Standard Chartered Bank Kenya has delivered a solid performance for the third quarter of 2024, with profit before tax rising by 64 per cent to 22.5 billion driven by strong revenue growth and effective cost management.

The results reflect a continued upward trajectory despite challenges in the broader macroeconomic environment.

The bank's operating income surged by 33 per cent bolstered by a 17 per cent increase in net interest income and a remarkable 74 per cent rise in non-interest income.

However, operating expenses rose modestly by 5 per cent and loan impairment charges climbed by 7 per cent year-on-year.

The bank's balance sheet remains robust, with a liquidity ratio of 65 per cent far exceeding the regulatory minimum of 20 per cent and a strong total capital ratio of 21 per cent

Kariuki Ngari, Chief Executive Officer of Standard Chartered Bank Kenya, commented on the results, saying, “We have delivered a strong performance in the third quarter with profit before tax up 64 per cent driven by strong topline growth, and well managed costs.”

Despite the growth in impairment charges, the bank’s overall financial health remains strong, and it continues to position itself well for future opportunities.

Ngari expressed optimism as the bank enters the final quarter of the year, citing favourable economic indicators.

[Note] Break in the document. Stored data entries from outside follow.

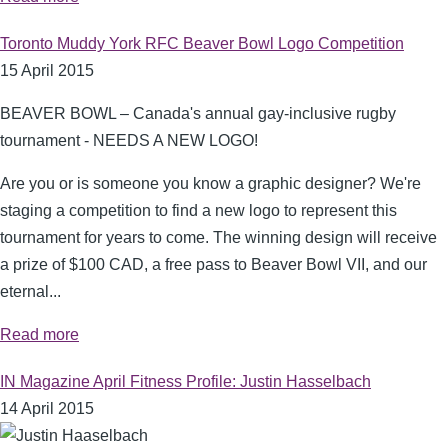
Toronto Muddy York RFC Beaver Bowl Logo Competition
15 April 2015
BEAVER BOWL – Canada's annual gay-inclusive rugby
tournament - NEEDS A NEW LOGO!
Are you or is someone you know a graphic designer? We're
staging a competition
to find a new logo to represent this
tournament for years to come. The winning design will receive
a prize of $100 CAD, a free pass to Beaver Bowl VII, and our
eternal...
Read more
IN Magazine April Fitness Profile: Justin Hasselbach
14 April 2015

“We are optimistic as we get into the fourth quarter of an improving macro environment characterised by declining interest rates, falling inflation and stable currency," Ngari stated.

"We are well positioned to help our clients through this phase and are confident of a strong finish to the year.”

In terms of specific financial figures, Standard Chartered's interest income increased by 24 per cent to Sh29,050 million, and non-funded income grew by 74 per cent to Sh14,230 million.

However, loan impairment charges increased to Sh1,958 million from Sh1,822 million.

The bank’s profit after tax saw a 63 per cent rise to Sh15,846 million, up from Sh9,738 million in the same period last year.

On the balance sheet front, customer loans and advances saw a 7 per cent decrease, falling to Sh151,282 million, while customer deposits dropped by 17 per cent to Sh284,417 million.

The bank’s capital position remains solid, with core capital increasing by 12 per cent to Sh57,570 million, resulting in a core capital ratio of 20.94 per cent

Despite a challenging macroeconomic backdrop, Standard Chartered’s strong financial performance reflects its resilience and ability to support clients in both growth and adverse market conditions.